So you are concerned about what a bunch of people outside your reporting line are going to think about you? You’ve got a sweet deal, don’t have to worry about local politics. Enjoy it and stop worrying .
International company with offices all over. Originally Asia based.
Not really worried. But people that respect you will do shit for you. I look at every connection as an opportunity that could lead to something else. Even if people are lower on the totem pole, they still might have skills I could use.
It seems you can’t go wrong, really, but bringing things in to make the workplace a little nicer because that is what you do already, will probably do just that.
My favorite thing was to bring in a breakfast pizza on the last Friday of the month at one employer, another, I would treat different production teams to lunch after completing some nasty task in ~46° heat
First of all, you can’t please everyone and if your tokens of goodwill are ignored then there’s no use in continuing handing them out.

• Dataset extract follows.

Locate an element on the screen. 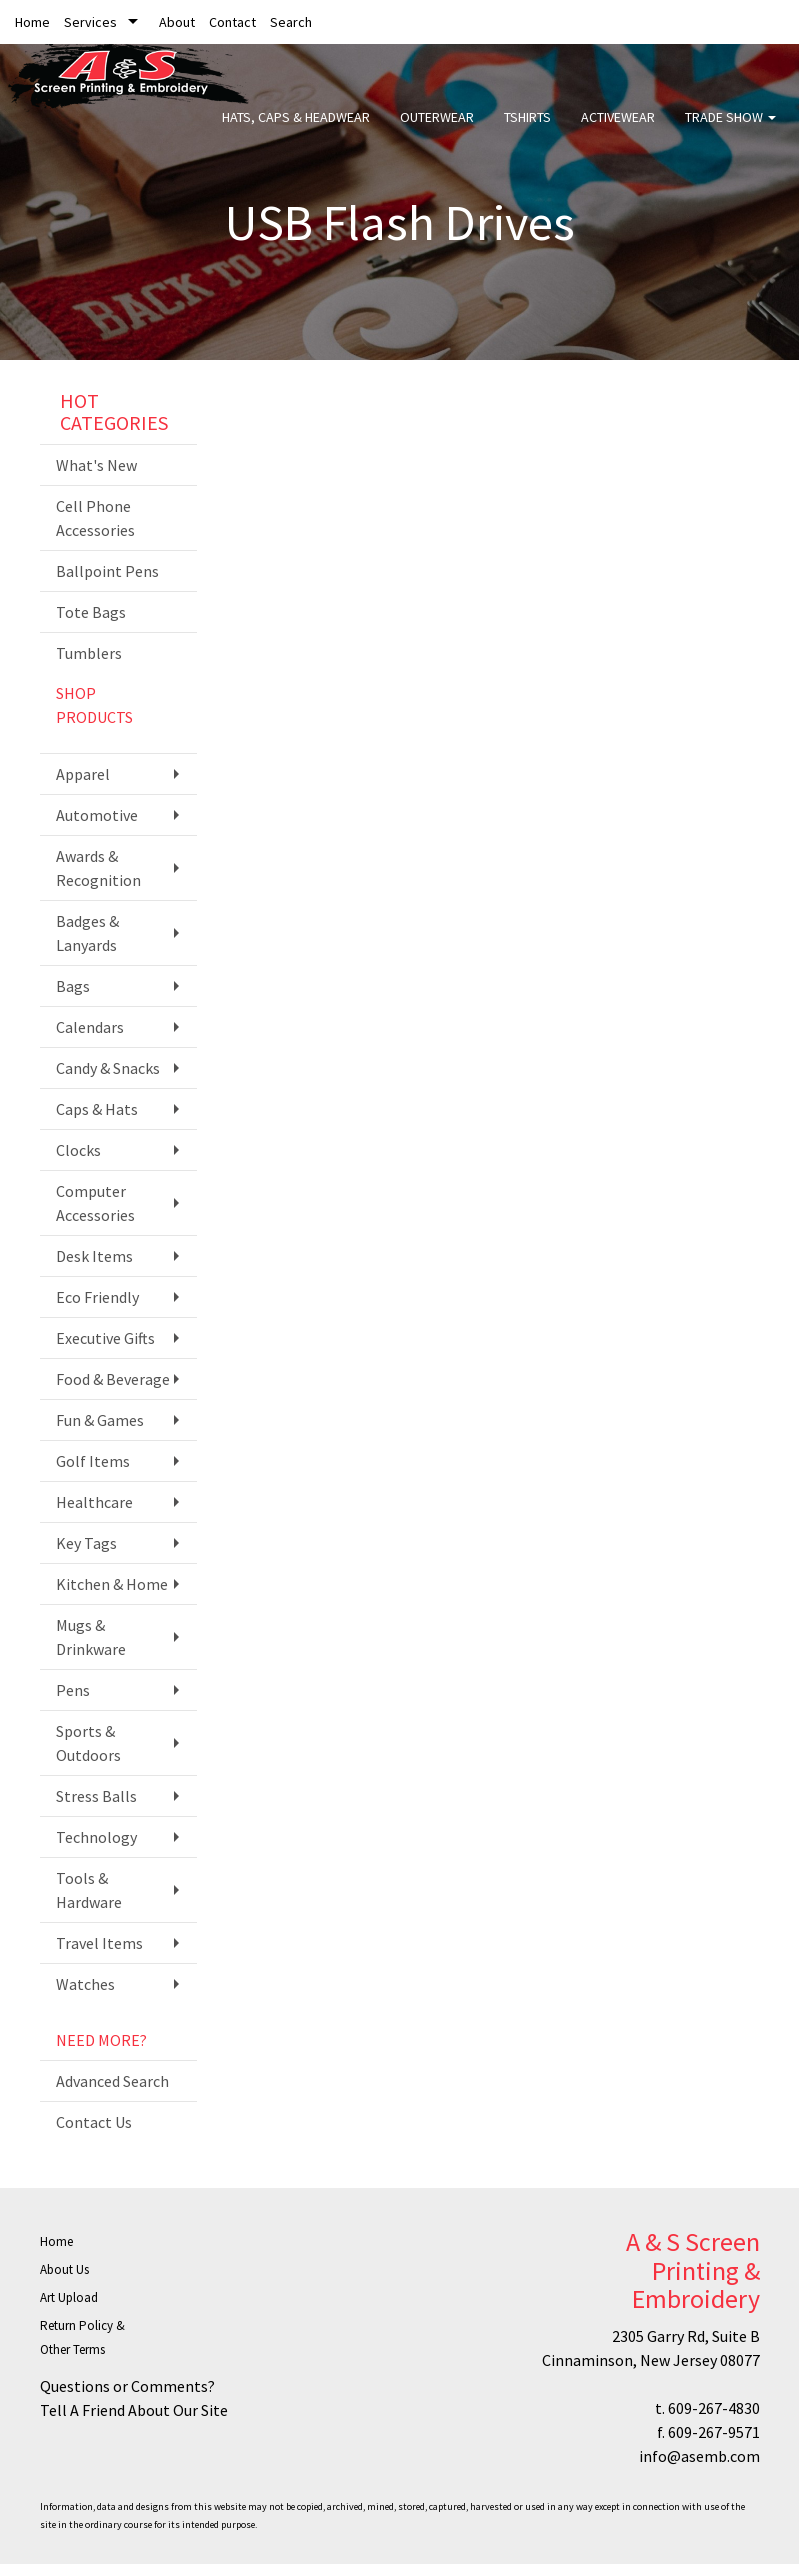  Return Policy & Other Terms is located at coordinates (82, 2337).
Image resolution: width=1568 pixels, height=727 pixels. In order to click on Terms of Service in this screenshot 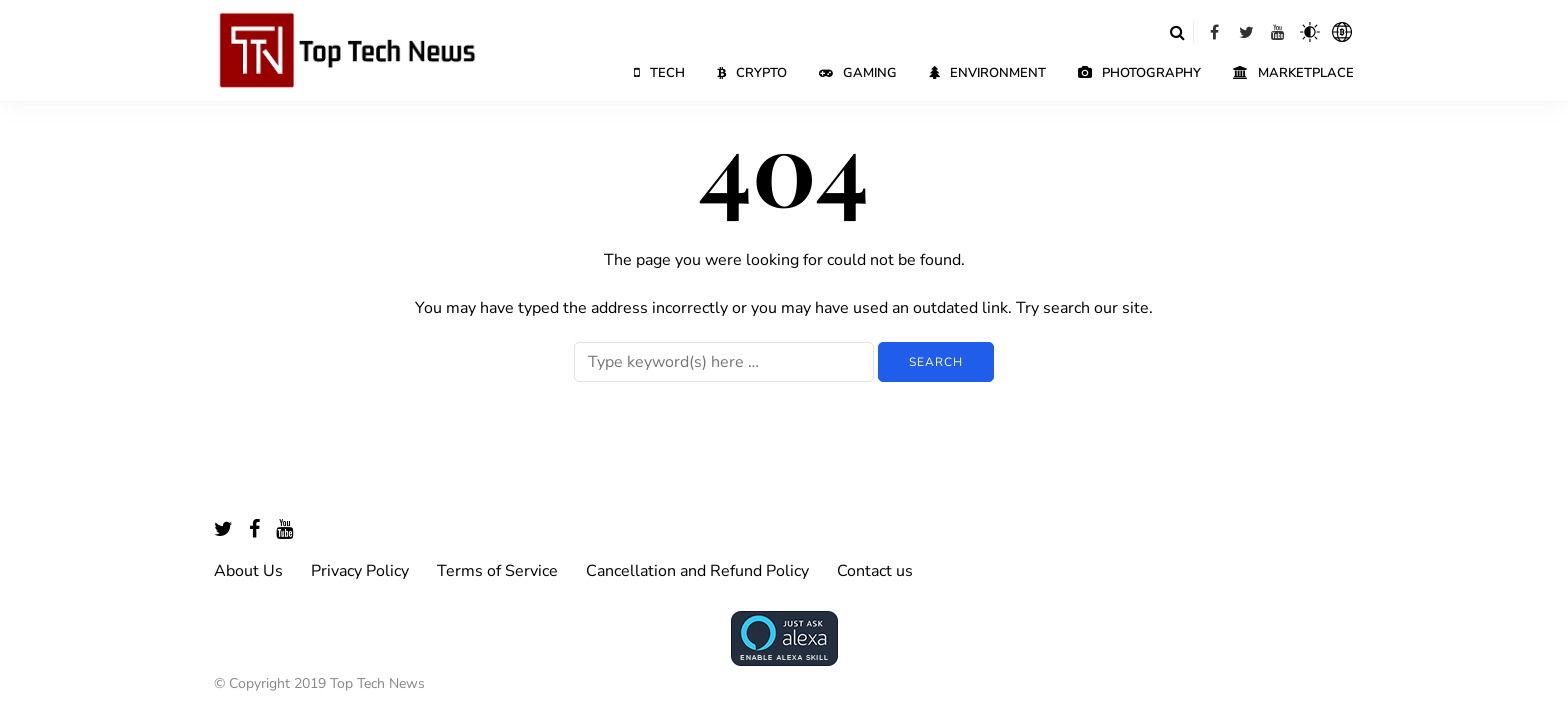 , I will do `click(497, 571)`.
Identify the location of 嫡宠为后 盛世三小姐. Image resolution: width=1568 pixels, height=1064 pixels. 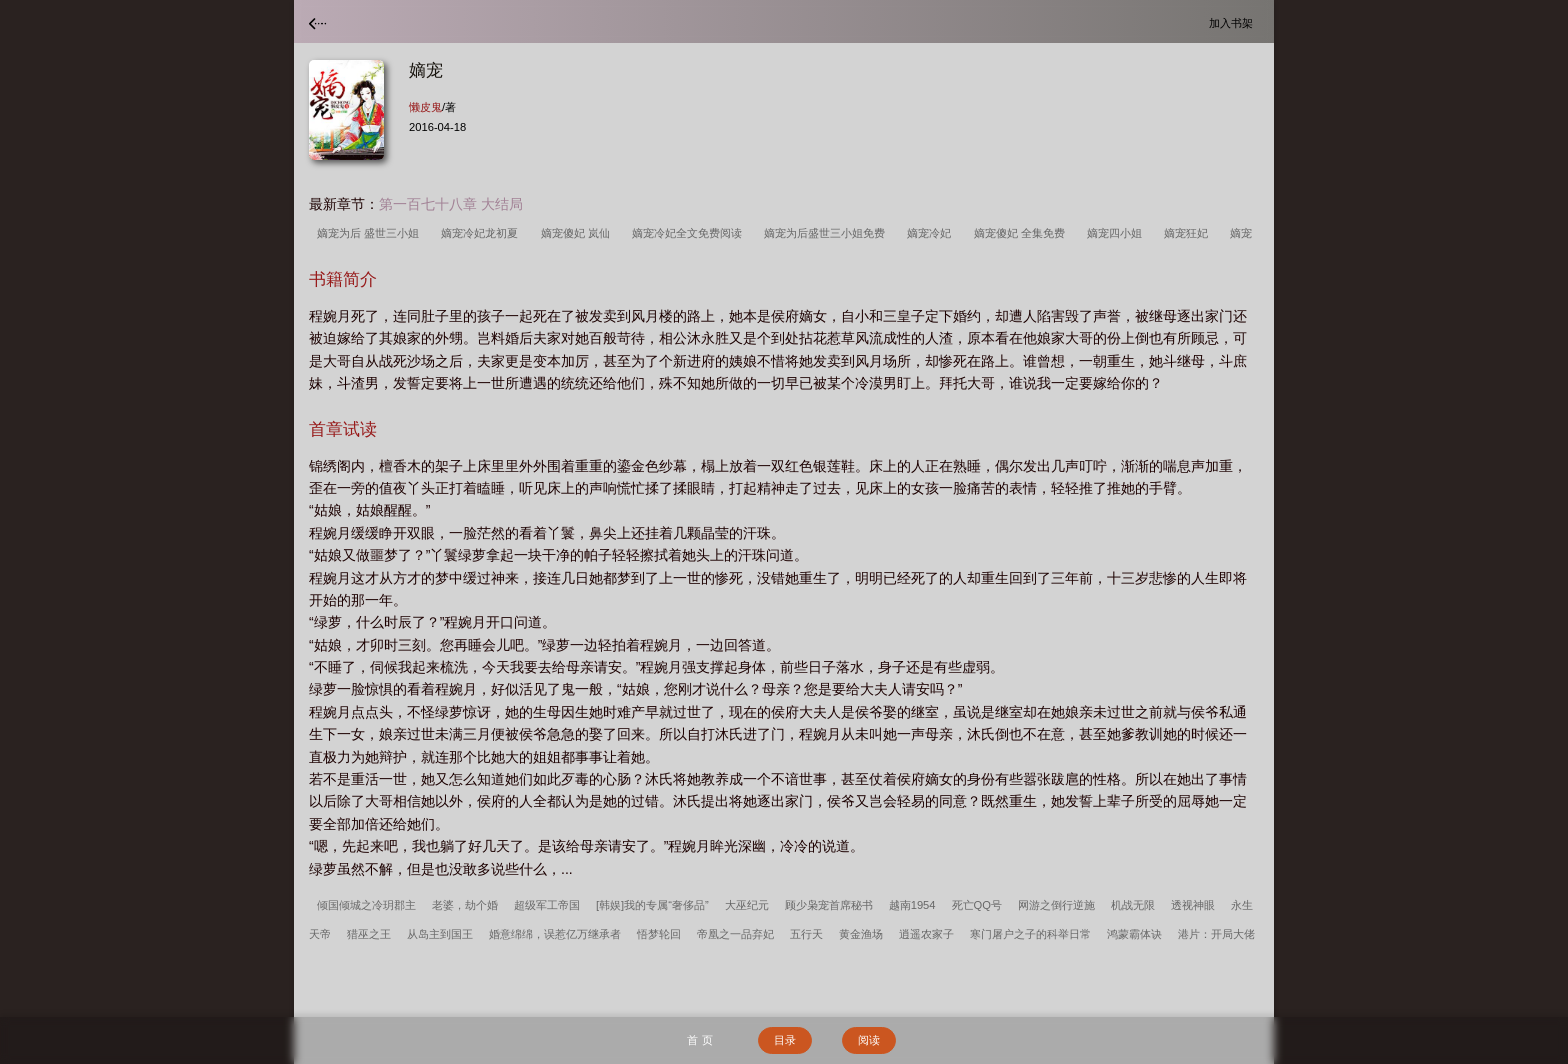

If you want to be respected, be responsible, reliable and lead by example. If someone in your team fucks up, it is upon you to show them the error of their ways but in front of everyone else it’s your responsibility to cover their asses to some degree.
If my team (8 people + me) had a successful month, I’ll treat them to drinks and food. Sweets and Biscuits are provided more or less by everyone.
My team consists largely of young people so I had the opportunity to form the office culture to some extent.